You’re not alone — and the good news is, anxiety can be managed.
Here’s how to work with it, not against it.
1. Breathe — But Do It Right
When you feel anxious, your body often forgets how to breathe properly. Instead of deep, calm breaths, you take quick, shallow ones.
Try this simple reset:
- Inhale through your nose for 4 seconds
- Hold for 4 seconds
- Exhale slowly through your mouth for 6 seconds
- Repeat for 1–2 minutes
This slows your heart rate and signals safety to your nervous system.
2. Name What You Feel
Anxiety feeds on vagueness. If you feel “off,” stop and ask yourself:
- What am I actually worried about?
- Is this something real, or a “what if”?
- What do I need right now?
Putting feelings into words gives you clarity — and a sense of control.
3. Move Your Body
You don’t have to run a marathon. Just move.
- Take a 10-minute walk
- Stretch your back, neck, and legs
- Do a few jumping jacks or slow squats
Movement burns off stress hormones and shifts focus from your thoughts to your body.
4. Limit Your Overload
Too much caffeine, constant phone checking, or background noise can quietly increase anxiety.
Simple changes help:
- Cut back on coffee or energy drinks
- Put your phone in another room for an hour
- Create quiet pockets during your day — no music, no screens, just stillness
Your brain needs space to reset.
5. Focus on What You Can Control
Anxiety often comes from trying to predict or control the future. Focus instead on what’s right in front of you.
- What’s one small task I can complete right now?
- Can I tidy up, drink water, or message a friend?
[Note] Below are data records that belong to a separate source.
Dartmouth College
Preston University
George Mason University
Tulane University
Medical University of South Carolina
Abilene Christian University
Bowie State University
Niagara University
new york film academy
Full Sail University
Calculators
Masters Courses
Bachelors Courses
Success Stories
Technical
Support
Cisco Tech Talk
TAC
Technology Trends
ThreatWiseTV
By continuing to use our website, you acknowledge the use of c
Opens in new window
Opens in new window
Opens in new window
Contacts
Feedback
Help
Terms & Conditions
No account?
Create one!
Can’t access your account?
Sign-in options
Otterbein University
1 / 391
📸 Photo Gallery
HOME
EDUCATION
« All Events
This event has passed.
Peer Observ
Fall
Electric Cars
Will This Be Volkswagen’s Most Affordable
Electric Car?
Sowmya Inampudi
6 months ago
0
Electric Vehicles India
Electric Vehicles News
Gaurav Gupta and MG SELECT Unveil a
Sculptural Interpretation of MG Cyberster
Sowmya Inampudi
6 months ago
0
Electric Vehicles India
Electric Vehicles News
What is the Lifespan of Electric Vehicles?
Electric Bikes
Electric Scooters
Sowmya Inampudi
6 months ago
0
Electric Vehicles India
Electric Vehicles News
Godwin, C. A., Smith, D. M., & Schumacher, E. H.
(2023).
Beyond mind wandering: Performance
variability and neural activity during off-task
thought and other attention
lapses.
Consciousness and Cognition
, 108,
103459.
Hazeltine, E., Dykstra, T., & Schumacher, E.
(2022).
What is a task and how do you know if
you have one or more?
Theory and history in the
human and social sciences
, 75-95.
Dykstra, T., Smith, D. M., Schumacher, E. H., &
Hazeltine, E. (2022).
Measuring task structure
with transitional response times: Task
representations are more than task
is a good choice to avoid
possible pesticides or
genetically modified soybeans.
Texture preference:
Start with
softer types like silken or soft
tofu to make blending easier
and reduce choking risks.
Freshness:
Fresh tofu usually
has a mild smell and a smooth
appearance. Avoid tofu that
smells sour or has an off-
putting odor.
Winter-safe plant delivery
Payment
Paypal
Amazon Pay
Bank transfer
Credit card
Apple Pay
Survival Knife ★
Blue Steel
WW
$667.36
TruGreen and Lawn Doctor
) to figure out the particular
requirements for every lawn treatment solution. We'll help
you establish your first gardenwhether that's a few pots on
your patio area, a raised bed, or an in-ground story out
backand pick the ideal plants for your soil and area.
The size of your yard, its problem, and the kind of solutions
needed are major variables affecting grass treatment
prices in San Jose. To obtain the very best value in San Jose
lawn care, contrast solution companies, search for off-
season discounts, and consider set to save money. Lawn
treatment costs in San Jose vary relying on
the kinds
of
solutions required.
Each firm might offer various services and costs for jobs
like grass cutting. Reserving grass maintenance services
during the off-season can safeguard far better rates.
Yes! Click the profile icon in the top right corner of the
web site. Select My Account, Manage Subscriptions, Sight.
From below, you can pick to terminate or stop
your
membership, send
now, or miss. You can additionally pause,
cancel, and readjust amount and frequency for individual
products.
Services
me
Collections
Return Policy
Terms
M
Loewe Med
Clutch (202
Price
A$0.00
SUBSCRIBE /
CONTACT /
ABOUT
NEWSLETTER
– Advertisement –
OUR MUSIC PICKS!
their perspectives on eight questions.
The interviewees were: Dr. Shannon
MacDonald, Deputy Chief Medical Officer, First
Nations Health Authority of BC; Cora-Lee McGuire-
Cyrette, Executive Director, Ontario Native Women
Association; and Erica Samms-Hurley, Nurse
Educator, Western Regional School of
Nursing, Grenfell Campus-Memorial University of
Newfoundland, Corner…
- What’s the next best step — not the perfect one?
Small action grounds you.
6. Create a Personal “Calm List”
Everyone has something that brings them back to calm. Make a short list and keep it nearby.
Examples:
- Favorite playlist
- Walking outside barefoot
- Journaling one page
- Talking to someone who gets you
Use these tools before things get overwhelming — not just after.
Final Thought
Anxiety isn’t a weakness. It’s a signal. And the goal isn’t to erase it — it’s to learn how to respond with awareness, care, and calm.
With practice, you train your nervous system to feel safer — and you take back control, moment by moment.